▶ _About this exercise_
Go through the entries below and copy each line containing the word "Abdominal".

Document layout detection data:
•••••

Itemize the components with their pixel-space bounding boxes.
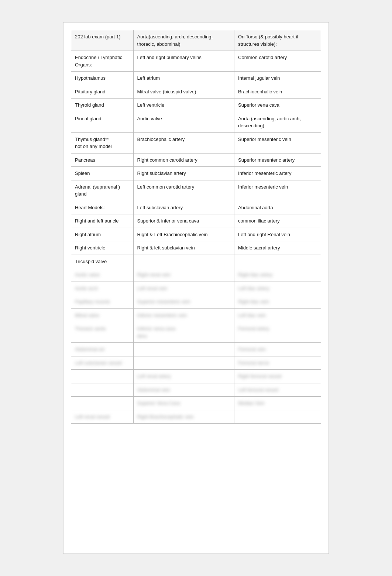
cell-row2-col0: Pituitary gland xyxy=(71,85,134,99)
cell-row1-col2: Internal jugular vein xyxy=(234,72,321,85)
cell-row24-col0: Left renal vessel xyxy=(71,410,134,424)
cell-row0-col1: Left and right pulmonary veins xyxy=(133,51,234,72)
table-row: Left renal vesselRight Brachiocephalic v… xyxy=(71,410,321,424)
cell-row7-col0: Spleen xyxy=(71,167,134,180)
table-row: Tricuspid valve xyxy=(71,255,321,268)
table-row: Heart Models:Left subclavian arteryAbdom… xyxy=(71,201,321,214)
cell-row13-col1 xyxy=(133,255,234,268)
cell-row11-col2: Left and right Renal vein xyxy=(234,228,321,241)
table-row: Aortic valveRight renal veinRight iliac … xyxy=(71,268,321,282)
cell-row0-col2: Common carotid artery xyxy=(234,51,321,72)
cell-row18-col1: Inferior vena cava desc xyxy=(133,322,234,343)
cell-row17-col1: Inferior mesenteric vein xyxy=(133,308,234,322)
main-table: 202 lab exam (part 1)Aorta(ascending, ar… xyxy=(71,30,321,424)
cell-row19-col0: Abdominal art xyxy=(71,343,134,356)
cell-row23-col1: Superior Vena Cava xyxy=(133,397,234,410)
cell-row2-col1: Mitral valve (bicuspid valve) xyxy=(133,85,234,99)
cell-row14-col0: Aortic valve xyxy=(71,268,134,282)
cell-row4-col2: Aorta (ascending, aortic arch, descendin… xyxy=(234,112,321,132)
table-row: PancreasRight common carotid arterySuper… xyxy=(71,153,321,167)
table-row: Pineal glandAortic valveAorta (ascending… xyxy=(71,112,321,132)
cell-row4-col1: Aortic valve xyxy=(133,112,234,132)
cell-row22-col2: Left femoral vessel xyxy=(234,383,321,397)
cell-row20-col2: Femoral nerve xyxy=(234,356,321,370)
cell-row18-col0: Thoracic aorta xyxy=(71,322,134,343)
header-col-1: Aorta(ascending, arch, descending, thora… xyxy=(133,30,234,51)
cell-row23-col2: Median Vein xyxy=(234,397,321,410)
cell-row12-col1: Right & left subclavian vein xyxy=(133,241,234,255)
cell-row9-col0: Heart Models: xyxy=(71,201,134,214)
cell-row21-col2: Right femoral vessel xyxy=(234,370,321,383)
cell-row16-col0: Papillary muscle xyxy=(71,295,134,309)
cell-row22-col0 xyxy=(71,383,134,397)
table-row: Endocrine / Lymphatic Organs:Left and ri… xyxy=(71,51,321,72)
cell-row17-col2: Left iliac vein xyxy=(234,308,321,322)
cell-row21-col1: Left renal artery xyxy=(133,370,234,383)
cell-row3-col0: Thyroid gland xyxy=(71,99,134,112)
cell-row8-col2: Inferior mesenteric vein xyxy=(234,180,321,201)
table-row: Right and left auricleSuperior & inferio… xyxy=(71,214,321,228)
cell-row18-col2: Femoral artery xyxy=(234,322,321,343)
cell-row15-col2: Left iliac artery xyxy=(234,282,321,295)
header-col-0: 202 lab exam (part 1) xyxy=(71,30,134,51)
cell-row7-col2: Inferior mesenteric artery xyxy=(234,167,321,180)
table-row: Aortic archLeft renal veinLeft iliac art… xyxy=(71,282,321,295)
table-row: Right ventricleRight & left subclavian v… xyxy=(71,241,321,255)
cell-row23-col0 xyxy=(71,397,134,410)
cell-row12-col2: Middle sacral artery xyxy=(234,241,321,255)
cell-row14-col1: Right renal vein xyxy=(133,268,234,282)
table-row: Left renal arteryRight femoral vessel xyxy=(71,370,321,383)
cell-row9-col1: Left subclavian artery xyxy=(133,201,234,214)
header-col-2: On Torso (& possibly heart if structures… xyxy=(234,30,321,51)
cell-row8-col0: Adrenal (suprarenal ) gland xyxy=(71,180,134,201)
cell-row20-col0: Left subclavian vessel xyxy=(71,356,134,370)
cell-row16-col1: Superior mesenteric vein xyxy=(133,295,234,309)
cell-row20-col1 xyxy=(133,356,234,370)
table-row: Superior Vena CavaMedian Vein xyxy=(71,397,321,410)
cell-row19-col2: Femoral vein xyxy=(234,343,321,356)
cell-row1-col0: Hypothalamus xyxy=(71,72,134,85)
cell-row9-col2: Abdominal aorta xyxy=(234,201,321,214)
cell-row5-col0: Thymus gland** not on any model xyxy=(71,132,134,153)
cell-row11-col0: Right atrium xyxy=(71,228,134,241)
cell-row24-col2 xyxy=(234,410,321,424)
table-row: Mitral valveInferior mesenteric veinLeft… xyxy=(71,308,321,322)
cell-row7-col1: Right subclavian artery xyxy=(133,167,234,180)
cell-row24-col1: Right Brachiocephalic vein xyxy=(133,410,234,424)
cell-row14-col2: Right iliac artery xyxy=(234,268,321,282)
cell-row10-col0: Right and left auricle xyxy=(71,214,134,228)
table-row: SpleenRight subclavian arteryInferior me… xyxy=(71,167,321,180)
cell-row2-col2: Brachiocephalic vein xyxy=(234,85,321,99)
table-row: Abdominal artFemoral vein xyxy=(71,343,321,356)
cell-row13-col0: Tricuspid valve xyxy=(71,255,134,268)
cell-row17-col0: Mitral valve xyxy=(71,308,134,322)
cell-row6-col1: Right common carotid artery xyxy=(133,153,234,167)
cell-row3-col1: Left ventricle xyxy=(133,99,234,112)
cell-row16-col2: Right iliac vein xyxy=(234,295,321,309)
cell-row15-col0: Aortic arch xyxy=(71,282,134,295)
cell-row6-col2: Superior mesenteric artery xyxy=(234,153,321,167)
cell-row10-col2: common iliac artery xyxy=(234,214,321,228)
table-row: Thyroid glandLeft ventricleSuperior vena… xyxy=(71,99,321,112)
cell-row1-col1: Left atrium xyxy=(133,72,234,85)
cell-row0-col0: Endocrine / Lymphatic Organs: xyxy=(71,51,134,72)
table-row: Left subclavian vesselFemoral nerve xyxy=(71,356,321,370)
table-row: Right atriumRight & Left Brachiocephalic… xyxy=(71,228,321,241)
table-row: Pituitary glandMitral valve (bicuspid va… xyxy=(71,85,321,99)
cell-row21-col0 xyxy=(71,370,134,383)
cell-row6-col0: Pancreas xyxy=(71,153,134,167)
cell-row22-col1: Abdominal vein xyxy=(133,383,234,397)
page-container: 202 lab exam (part 1)Aorta(ascending, ar… xyxy=(63,22,329,554)
cell-row5-col1: Brachiocephalic artery xyxy=(133,132,234,153)
table-row: HypothalamusLeft atriumInternal jugular … xyxy=(71,72,321,85)
table-row: Adrenal (suprarenal ) glandLeft common c… xyxy=(71,180,321,201)
cell-row13-col2 xyxy=(234,255,321,268)
cell-row10-col1: Superior & inferior vena cava xyxy=(133,214,234,228)
cell-row5-col2: Superior mesenteric vein xyxy=(234,132,321,153)
cell-row3-col2: Superior vena cava xyxy=(234,99,321,112)
table-row: Abdominal veinLeft femoral vessel xyxy=(71,383,321,397)
cell-row11-col1: Right & Left Brachiocephalic vein xyxy=(133,228,234,241)
cell-row12-col0: Right ventricle xyxy=(71,241,134,255)
table-row: Thymus gland** not on any modelBrachioce… xyxy=(71,132,321,153)
cell-row8-col1: Left common carotid artery xyxy=(133,180,234,201)
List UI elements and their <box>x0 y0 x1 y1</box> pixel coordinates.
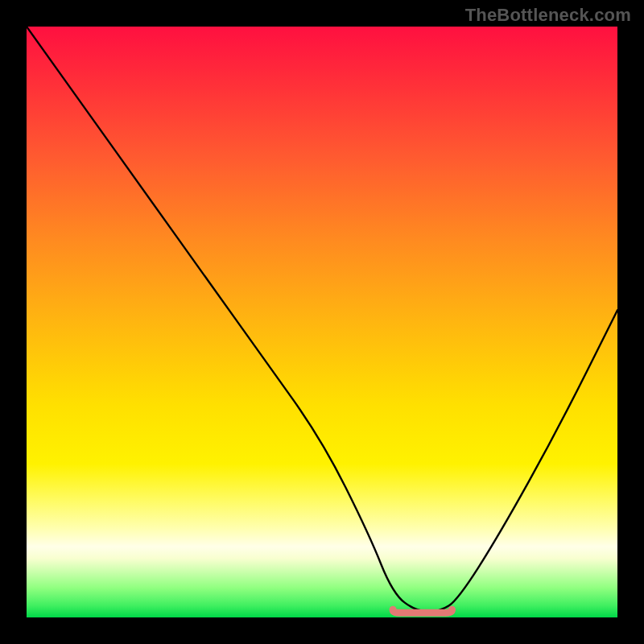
plot-area <box>27 27 617 617</box>
optimal-range-marker <box>393 609 452 613</box>
bottleneck-curve-path <box>27 27 617 612</box>
chart-frame: TheBottleneck.com <box>0 0 644 644</box>
watermark-text: TheBottleneck.com <box>465 5 631 26</box>
curve-layer <box>27 27 617 617</box>
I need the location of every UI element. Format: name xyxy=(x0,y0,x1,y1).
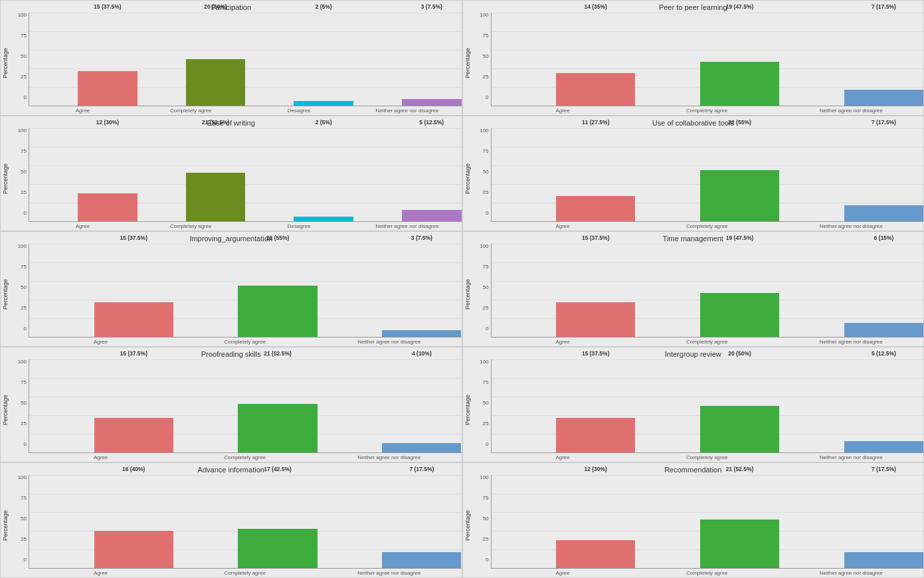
y-tick: 25 xyxy=(10,190,29,195)
bar-Neither-agree-nor-disagree xyxy=(402,210,461,222)
bar-value-label-0: 12 (30%) xyxy=(74,119,141,193)
x-axis: AgreeCompletely agreeNeither agree nor d… xyxy=(491,106,924,114)
y-tick: 25 xyxy=(10,74,29,80)
x-label-2: Desagree xyxy=(245,222,353,229)
chart-area-ease-of-writing: Percentage025507510012 (30%)21 (52.5%)2 … xyxy=(1,128,462,229)
y-tick: 50 xyxy=(472,54,491,59)
bar-value-label-0: 11 (27.5%) xyxy=(563,119,629,196)
bar-group-1: 19 (47.5%) xyxy=(635,13,779,106)
y-tick: 100 xyxy=(472,13,491,18)
x-label-3: Neither agree nor disagree xyxy=(353,222,462,229)
bar-group-1: 17 (42.5%) xyxy=(173,475,318,568)
y-tick: 50 xyxy=(472,401,491,406)
x-label-2: Neither agree nor disagree xyxy=(779,569,923,576)
y-tick: 75 xyxy=(10,264,29,270)
bar-Agree xyxy=(78,71,137,106)
y-axis-label: Percentage xyxy=(463,244,472,345)
bar-group-0: 15 (37.5%) xyxy=(492,359,636,452)
y-tick: 75 xyxy=(472,264,491,270)
y-tick: 100 xyxy=(10,359,29,365)
y-axis-label: Percentage xyxy=(1,359,10,460)
bar-group-1: 19 (47.5%) xyxy=(635,244,779,337)
bar-value-label-2: 3 (7.5%) xyxy=(389,235,455,330)
y-tick: 25 xyxy=(472,74,491,80)
y-tick: 100 xyxy=(10,13,29,18)
y-tick: 50 xyxy=(10,285,29,290)
x-axis: AgreeCompletely agreeDesagreeNeither agr… xyxy=(29,106,462,114)
chart-area-participation: Percentage025507510015 (37.5%)20 (50%)2 … xyxy=(1,13,462,114)
bar-Neither-agree-nor-disagree xyxy=(844,552,923,569)
y-tick: 25 xyxy=(472,306,491,311)
bars-container: 15 (37.5%)20 (50%)2 (5%)3 (7.5%) xyxy=(29,13,462,106)
bar-value-label-1: 20 (50%) xyxy=(707,350,773,406)
bars-and-xaxis: 12 (30%)21 (52.5%)7 (17.5%)AgreeComplete… xyxy=(491,475,924,576)
bar-Completely-agree xyxy=(700,170,779,221)
bar-group-0: 15 (37.5%) xyxy=(492,244,636,337)
bar-group-2: 7 (17.5%) xyxy=(318,475,462,568)
chart-improving-argumentation: Improving_argumentationPercentage0255075… xyxy=(0,231,462,347)
x-axis: AgreeCompletely agreeNeither agree nor d… xyxy=(29,569,462,576)
y-axis-label: Percentage xyxy=(463,475,472,576)
bar-Agree xyxy=(556,540,635,568)
bars-and-xaxis: 14 (35%)19 (47.5%)7 (17.5%)AgreeComplete… xyxy=(491,13,924,114)
bar-Neither-agree-nor-disagree xyxy=(844,441,923,453)
x-label-2: Neither agree nor disagree xyxy=(779,106,923,114)
x-label-2: Neither agree nor disagree xyxy=(317,569,461,576)
bars-container: 15 (37.5%)21 (52.5%)4 (10%) xyxy=(29,359,462,453)
y-tick: 25 xyxy=(472,190,491,195)
x-label-1: Completely agree xyxy=(635,569,779,576)
bars-container: 12 (30%)21 (52.5%)2 (5%)5 (12.5%) xyxy=(29,128,462,222)
y-tick: 50 xyxy=(10,401,29,406)
bar-group-1: 21 (52.5%) xyxy=(173,359,318,452)
x-label-2: Neither agree nor disagree xyxy=(779,337,923,345)
y-tick: 75 xyxy=(472,496,491,501)
x-label-0: Agree xyxy=(491,453,635,460)
y-tick: 75 xyxy=(10,496,29,501)
y-tick: 100 xyxy=(10,128,29,134)
bar-Agree xyxy=(556,196,635,222)
bar-Neither-agree-nor-disagree xyxy=(382,552,461,569)
bar-value-label-2: 7 (17.5%) xyxy=(850,466,917,552)
bar-value-label-1: 19 (47.5%) xyxy=(707,3,773,62)
bar-Agree xyxy=(94,418,173,453)
y-tick: 0 xyxy=(10,95,29,100)
bars-and-xaxis: 11 (27.5%)22 (55%)7 (17.5%)AgreeComplete… xyxy=(491,128,924,229)
bar-group-0: 15 (37.5%) xyxy=(29,359,173,452)
bar-Neither-agree-nor-disagree xyxy=(844,90,923,106)
plot-area: 025507510011 (27.5%)22 (55%)7 (17.5%)Agr… xyxy=(472,128,924,229)
x-label-0: Agree xyxy=(29,453,173,460)
bar-group-0: 14 (35%) xyxy=(492,13,636,106)
bar-group-0: 11 (27.5%) xyxy=(492,128,636,221)
bar-value-label-1: 22 (55%) xyxy=(244,235,311,286)
bar-value-label-0: 15 (37.5%) xyxy=(563,235,629,302)
y-tick: 25 xyxy=(472,537,491,542)
bar-group-1: 21 (52.5%) xyxy=(635,475,779,568)
plot-area: 025507510016 (40%)17 (42.5%)7 (17.5%)Agr… xyxy=(10,475,462,576)
x-axis: AgreeCompletely agreeNeither agree nor d… xyxy=(29,337,462,345)
y-ticks: 0255075100 xyxy=(10,128,29,216)
y-ticks: 0255075100 xyxy=(10,475,29,563)
x-label-1: Completely agree xyxy=(173,569,317,576)
bars-container: 14 (35%)19 (47.5%)7 (17.5%) xyxy=(491,13,924,106)
y-tick: 0 xyxy=(10,326,29,332)
bar-value-label-0: 15 (37.5%) xyxy=(563,350,629,418)
y-tick: 75 xyxy=(472,380,491,385)
chart-advance-information: Advance informationPercentage02550751001… xyxy=(0,462,462,578)
y-axis-label: Percentage xyxy=(463,359,472,460)
x-label-2: Desagree xyxy=(245,106,353,114)
y-tick: 50 xyxy=(472,169,491,175)
plot-area: 025507510012 (30%)21 (52.5%)2 (5%)5 (12.… xyxy=(10,128,462,229)
bar-group-3: 5 (12.5%) xyxy=(353,128,462,221)
y-tick: 100 xyxy=(472,128,491,134)
bar-group-0: 15 (37.5%) xyxy=(29,244,173,337)
y-tick: 25 xyxy=(10,306,29,311)
y-ticks: 0255075100 xyxy=(472,244,491,332)
x-axis: AgreeCompletely agreeNeither agree nor d… xyxy=(491,337,924,345)
bar-group-2: 7 (17.5%) xyxy=(779,128,923,221)
chart-area-peer-to-peer: Percentage025507510014 (35%)19 (47.5%)7 … xyxy=(463,13,924,114)
x-label-2: Neither agree nor disagree xyxy=(779,222,923,229)
bar-Agree xyxy=(94,531,173,568)
x-label-0: Agree xyxy=(29,106,137,114)
chart-area-recommendation: Percentage025507510012 (30%)21 (52.5%)7 … xyxy=(463,475,924,576)
y-ticks: 0255075100 xyxy=(472,475,491,563)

•••••

▶ _Exercise output_
cell-row19-col0: Abdominal art xyxy=(71,343,134,356)
cell-row9-col2: Abdominal aorta xyxy=(234,201,321,214)
table-row: Abdominal artFemoral vein xyxy=(71,343,321,356)
cell-row22-col1: Abdominal vein xyxy=(133,383,234,397)
table-row: Abdominal veinLeft femoral vessel xyxy=(71,383,321,397)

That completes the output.